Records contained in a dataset
========================

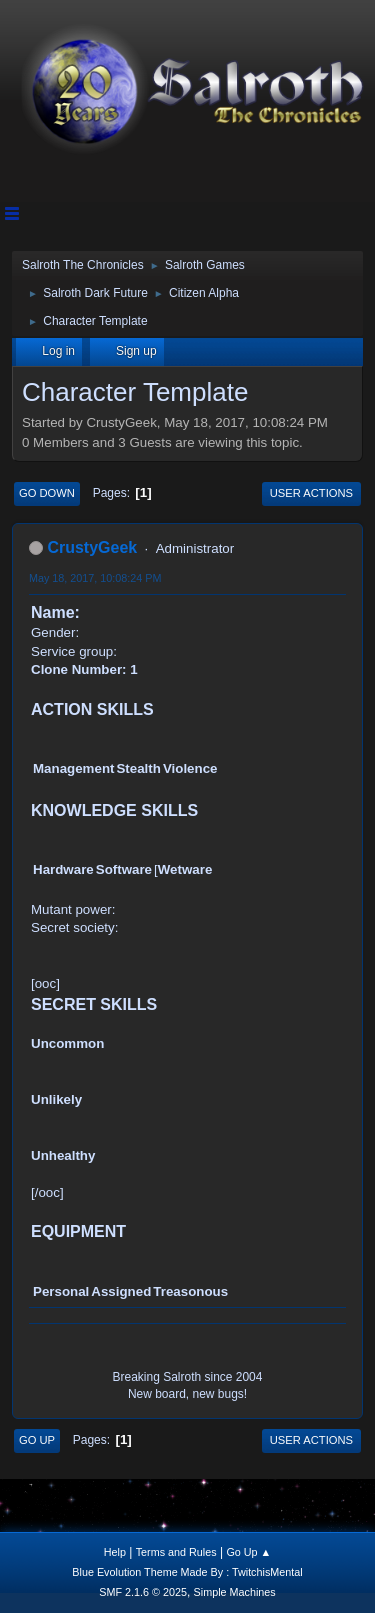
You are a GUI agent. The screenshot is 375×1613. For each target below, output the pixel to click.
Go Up (37, 1440)
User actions (311, 493)
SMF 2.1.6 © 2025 (143, 1592)
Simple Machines (235, 1592)
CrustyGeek (92, 547)
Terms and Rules (176, 1552)
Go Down (47, 493)
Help (115, 1552)
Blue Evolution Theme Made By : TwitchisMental (187, 1572)
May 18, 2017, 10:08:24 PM (95, 578)
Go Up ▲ (248, 1552)
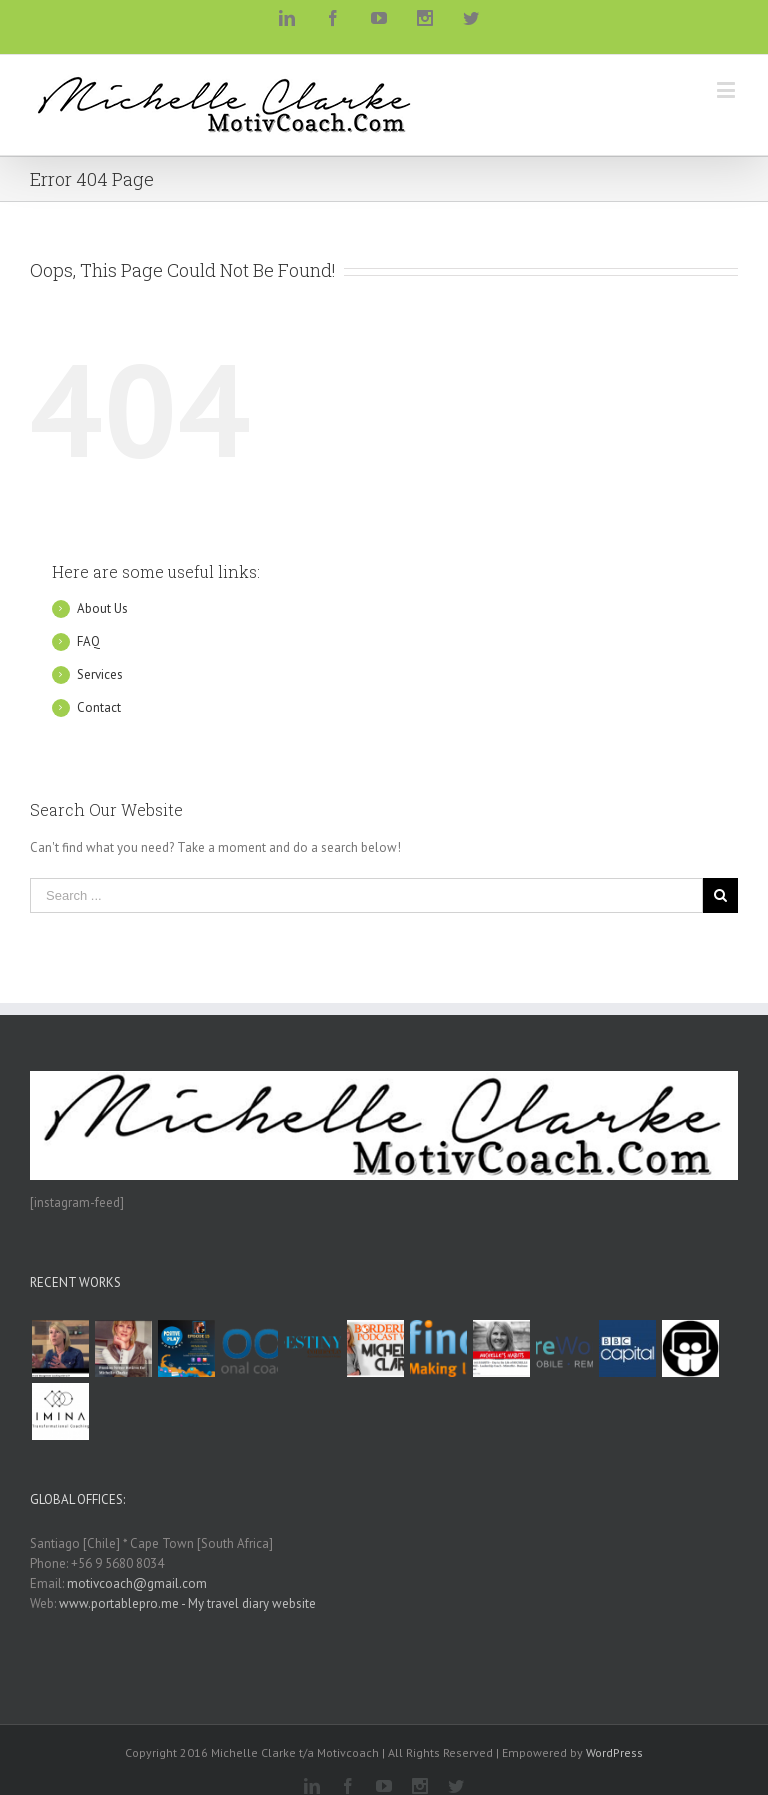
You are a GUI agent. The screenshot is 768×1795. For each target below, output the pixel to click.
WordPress (614, 1752)
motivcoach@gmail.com (137, 1583)
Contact (99, 707)
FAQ (88, 641)
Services (100, 674)
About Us (102, 608)
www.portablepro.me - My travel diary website (187, 1603)
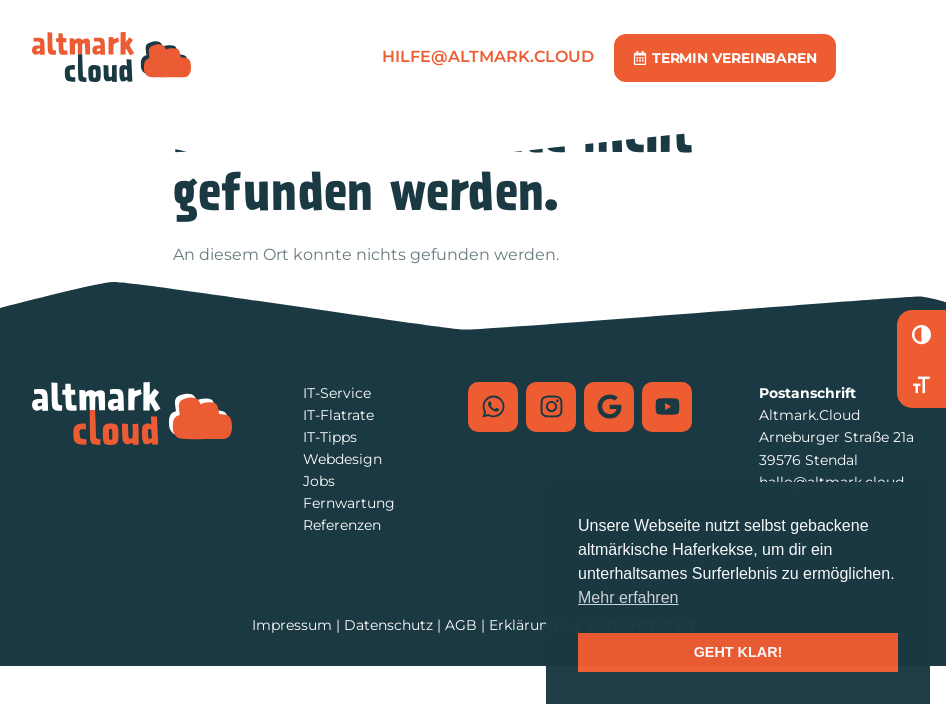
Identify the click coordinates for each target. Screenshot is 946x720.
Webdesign (342, 459)
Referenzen (342, 525)
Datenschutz (388, 625)
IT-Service (337, 393)
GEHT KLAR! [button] (738, 652)
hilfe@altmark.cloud (488, 56)
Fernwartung (349, 503)
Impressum (292, 625)
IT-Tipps (330, 437)
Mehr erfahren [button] (628, 597)
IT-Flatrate (338, 415)
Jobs (319, 481)
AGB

========================

§ **TASK STATEMENT**: The output is the lines from the start of the data above through the line containing "Blue Evolution Theme", unchanged, with any picture left out.

§ **SOLUTION TO THE EXERCISE**:
You are a GUI agent. The screenshot is 375×1613. For each target below, output the pixel to click.
Go Up (37, 1440)
User actions (311, 493)
SMF 2.1.6 © 2025 (143, 1592)
Simple Machines (235, 1592)
CrustyGeek (92, 547)
Terms and Rules (176, 1552)
Go Down (47, 493)
Help (115, 1552)
Blue Evolution Theme Made By : TwitchisMental (187, 1572)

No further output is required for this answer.